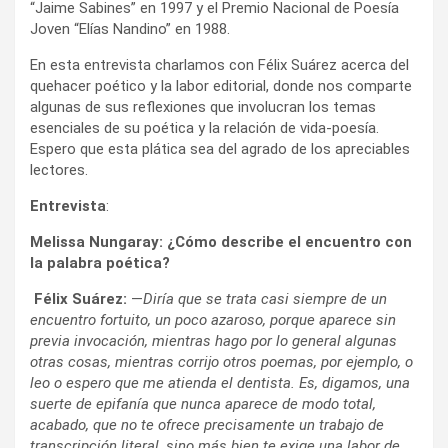
“Jaime Sabines” en 1997 y el Premio Nacional de Poesía
Joven “Elías Nandino” en 1988.
En esta entrevista charlamos con Félix Suárez acerca del
quehacer poético y la labor editorial, donde nos comparte
algunas de sus reflexiones que involucran los temas
esenciales de su poética y la relación de vida-poesía.
Espero que esta plática sea del agrado de los apreciables
lectores.
Entrevista
:
Melissa Nungaray: ¿Cómo describe el encuentro con
la palabra poética?
Félix Suárez:
—
Diría que se trata casi siempre de un
encuentro fortuito, un poco azaroso, porque aparece sin
previa invocación, mientras hago por lo general algunas
otras cosas, mientras corrijo otros poemas, por ejemplo, o
leo o espero que me atienda el dentista. Es, digamos, una
suerte de epifanía que nunca aparece de modo total,
acabado, que no te ofrece precisamente un trabajo de
transcripción literal, sino más bien te exige una labor de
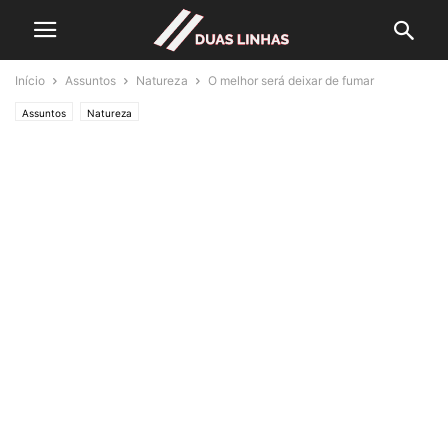
Início
Assuntos
Natureza
O melhor será deixar de fumar
Assuntos
Natureza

▶ TASK TO COMPLETE
Would you print all of the material exactly as written, minus the pictures?

▶ ANSWER SPACE
“Jaime Sabines” en 1997 y el Premio Nacional de Poesía
Joven “Elías Nandino” en 1988.
En esta entrevista charlamos con Félix Suárez acerca del
quehacer poético y la labor editorial, donde nos comparte
algunas de sus reflexiones que involucran los temas
esenciales de su poética y la relación de vida-poesía.
Espero que esta plática sea del agrado de los apreciables
lectores.
Entrevista
:
Melissa Nungaray: ¿Cómo describe el encuentro con
la palabra poética?
Félix Suárez:
—
Diría que se trata casi siempre de un
encuentro fortuito, un poco azaroso, porque aparece sin
previa invocación, mientras hago por lo general algunas
otras cosas, mientras corrijo otros poemas, por ejemplo, o
leo o espero que me atienda el dentista. Es, digamos, una
suerte de epifanía que nunca aparece de modo total,
acabado, que no te ofrece precisamente un trabajo de
transcripción literal, sino más bien te exige una labor de
Início
Assuntos
Natureza
O melhor será deixar de fumar
Assuntos
Natureza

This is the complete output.